The A-10s at Indiana’s Fort Wayne Air National Guard Station will be decommissioned and replaced with F-16s. Some lawmakers have battled to keep the A-10 around, while other Air Force officers have sought to move on from the ground strike aircraft for years.

The service nearly killed off the F-22 because some of the older Block 20 Raptors were scheduled for retirement. In the opinion of some legislators, both planes are prohibitively expensive to operate and keep in good repair. A good illustration of this is the F-22, which will cost roughly $1.8 billion to maintain for the next eight years.

Maintenance and support personnel funding for the F-22 is enshrined in the NDAA. This policy measure authorizes no decrease in F-22 production. The bill mandates research on upgrading older Block 20 Raptors to the latest Block 30 and 35 models.

Other types of planes, like F-16 C/Ds and F-15 C/Ds, will be removed from the Air Force’s active-duty fleet over time.
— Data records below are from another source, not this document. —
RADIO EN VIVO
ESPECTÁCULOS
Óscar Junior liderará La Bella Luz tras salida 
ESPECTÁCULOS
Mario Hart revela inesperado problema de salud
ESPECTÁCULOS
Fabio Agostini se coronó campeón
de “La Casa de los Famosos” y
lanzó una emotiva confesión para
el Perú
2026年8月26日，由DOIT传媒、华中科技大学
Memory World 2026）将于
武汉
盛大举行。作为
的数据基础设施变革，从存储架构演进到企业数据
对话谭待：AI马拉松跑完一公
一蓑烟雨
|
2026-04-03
The number of aircraft in the fleet will be reduced from 1,970 to 1,800 in total. The Air Force will update Congress once more on the effects of these impending reductions on the force’s readiness and posture.

There are benefits and drawbacks to the A-10. During the conflicts in Iraq and Afghanistan, it made its country proud by providing crucial close air support to beleaguered troops on the ground. Its deadly 30mm GAU-8/A Avenger cannon wreaked havoc on opposing forces. The plane’s effectiveness against contemporary air defenses concerns certain Air Force officers and lawmakers. The plane flies at a sluggish, low altitude. It is incapable of avoiding a barrage of surface-to-air missiles in contested airspace.
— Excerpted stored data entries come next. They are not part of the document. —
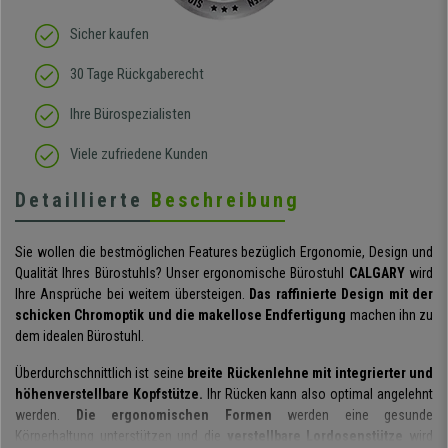
Sicher kaufen
30 Tage Rückgaberecht
Ihre Bürospezialisten
Viele zufriedene Kunden
Detaillierte
Beschreibung
Sie wollen die bestmöglichen Features bezüglich Ergonomie, Design und
Qualität Ihres Bürostuhls? Unser ergonomische Bürostuhl
CALGARY
wird
Ihre Ansprüche bei weitem übersteigen.
Das raffinierte Design mit der
schicken Chromoptik und die makellose Endfertigung
machen ihn zu
dem idealen Bürostuhl.
Überdurchschnittlich ist seine
breite Rückenlehne mit integrierter und
höhenverstellbare Kopfstütze.
Ihr Rücken kann also optimal angelehnt
werden.
Die ergonomischen Formen
werden eine gesunde
Körperhaltung unterstützen und die
verstellbare Lordosenstütze
wird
Air Force Chief of Staff General CQ Brown told Congress in April that the A-10 is a wonderful platform for a permissive environment. We shouldn’t be rolling into too many hospitable situations shortly if any at all.
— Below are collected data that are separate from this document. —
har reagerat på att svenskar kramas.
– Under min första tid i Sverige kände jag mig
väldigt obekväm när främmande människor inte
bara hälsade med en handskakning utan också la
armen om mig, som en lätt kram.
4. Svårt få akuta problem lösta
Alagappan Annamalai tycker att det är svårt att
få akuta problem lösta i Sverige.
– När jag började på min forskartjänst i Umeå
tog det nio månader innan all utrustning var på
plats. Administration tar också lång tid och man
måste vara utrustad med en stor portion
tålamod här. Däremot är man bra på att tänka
Several lawmakers say that reducing the number of U.S. stealth planes is too soon, even though they are expensive per hour of flight. It is because China is increasing production of the J-20 Mighty Dragon, a stealth fighter, and they could use the money saved by getting rid of older planes to buy more platforms like the F-35, which is the main idea behind the decrease in force. The Air Force would be unable to keep up with China’s quick production of the new J-20 if it were to get only the 38 new F-35s requested in the NDAA. The Next Generation Air Dominance Fighter and the new F-15EX Eagle II require financing for the branch.

The compromise between Congress and the Air Force shouldn’t hurt the military too much. Those A-10s were part of the reserve force, and the F-22s had room to grow. But China is making new jets, so the U.S. must keep up or risk falling behind. As a result of this evaluation, many lawmakers have decided that FY23 is not the right time to begin retiring F-22s from service.